Note: When you are done with the servers, you need to manually kill them.

``` python

import cudaq
from cudaq import spin
import numpy as np

np.random.seed(1)

backend = 'nvidia-mgpu'
servers = "localhost:30001,localhost:30002"

# Set the target to execute on and query the number of QPUs in the system;
# The number of QPUs is equal to the number of (auto-)launched server instances.
cudaq.set_target("remote-mqpu",
                    backend=backend,
                    auto_launch=str(servers) if servers.isdigit() else "",
                    url="" if servers.isdigit() else servers)
qpu_count = cudaq.get_target().num_qpus()
print("Number of virtual QPUs:", qpu_count)

qubit_count = 30
sample_count = 2

ham = spin.z(0)

parameter_count = qubit_count


# Below we run a circuit for 500 different input parameters.
parameters = np.random.default_rng(13).uniform(low=0,high=1,size=(sample_count,parameter_count))

print('Parameter shape: ', parameters.shape)

@cudaq.kernel
def kernel_rx(theta:list[float]):
    qubits = cudaq.qvector(qubit_count)

    for i in range(qubit_count):
        rx(theta[i], qubits)

# Multi-GPU

# We split our parameters into 2 arrays 
xi = np.split(parameters,2)

print('We have', parameters.shape[0],
      'parameters which we would like to execute')

print('We split this into', len(xi), 'batches of', xi[0].shape[0], ',',
      xi[1].shape[0])


print('Shape after splitting', xi[0].shape)
asyncresults = []


for i in range(len(xi)):
    for j in range(xi[i].shape[0]):
        asyncresults.append(
            cudaq.observe_async(kernel_rx, ham, xi[i][j, :], qpu_id=i))


print('Energies from multi-GPUs')
for result in asyncresults:
    observe_result = result.get()
    got_expectation = observe_result.expectation()
    print(got_expectation)

```

To execute this job, use:

``` python
CUDA_VISIBLE_DEVICES=0,1 mpiexec -np 2 cudaq-qpud --port 30001 &

CUDA_VISIBLE_DEVICES=2,3 mpiexec -np 2 cudaq-qpud --port 30002 &

python3 observe-qml-remote-mqpu.py

```

Output:

``` python

Number of virtual QPUs: 2
Parameter shape:  (2, 30)
We have 2 parameters which we would like to execute
We split this into 2 batches of 1 , 1
Shape after splitting (1, 30)
Energies from multi-GPUs
-0.17012869483974752
-0.9906678983711331

```

``` python

cudaq.set_target("remote-mqpu",
                    backend=backend,
                    auto_launch=str(servers) if servers.isdigit() else "",
                    url="" if servers.isdigit() else servers)

```


If the use case is simple enough, then the CUDA-Q runtime can auto-launch the server for you.

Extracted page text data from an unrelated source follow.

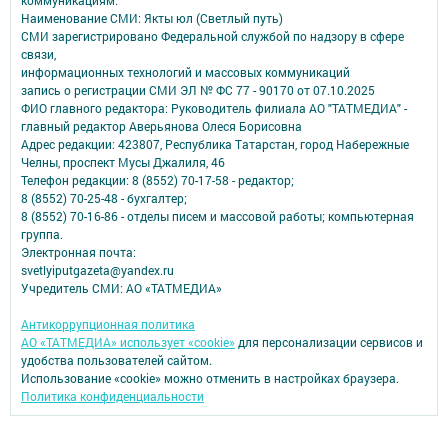
Наименование СМИ: Якты юл (Светлый путь)
СМИ зарегистрировано Федеральной службой по надзору в сфере
связи,
информационных технологий и массовых коммуникаций
запись о регистрации СМИ ЭЛ № ФС 77 - 90170 от 07.10.2025
ФИО главного редактора: Руководитель филиала АО "ТАТМЕДИА" -
главный редактор Аверьянова Олеся Борисовна
Адрес редакции: 423807, Республика Татарстан, город Набережные
Челны, проспект Мусы Джалиля, 46
Телефон редакции: 8 (8552) 70-17-58 - редактор;
8 (8552) 70-25-48 - бухгалтер;
8 (8552) 70-16-86 - отделы писем и массовой работы; компьютерная
группа.
Электронная почта:
svetlyiputgazeta@yandex.ru
Учредитель СМИ: АО «ТАТМЕДИА»
Антикоррупционная политика
АО «ТАТМЕДИА» использует «cookie»
для персонализации сервисов и
удобства пользователей сайтом.
Использование «cookie» можно отменить в настройках браузера.
Политика конфиденциальности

For example, if servers is '2', then auto_launch='2' and url=''. The CUDA-Q runtime will interpret that to mean that it should auto-launch 2 servers and it will auto-pick the ports, so the user doesn't need to specify the URL.

But if servers is a comma-separated list of servers (like 'localhost:30001,localhost:30002' ), then auto_launch='' and url='localhost:30001,localhost:30002' . That means the CUDA-Q runtime WON'T auto launch the servers and will use the provided url to connect to when submitting programs to the backend.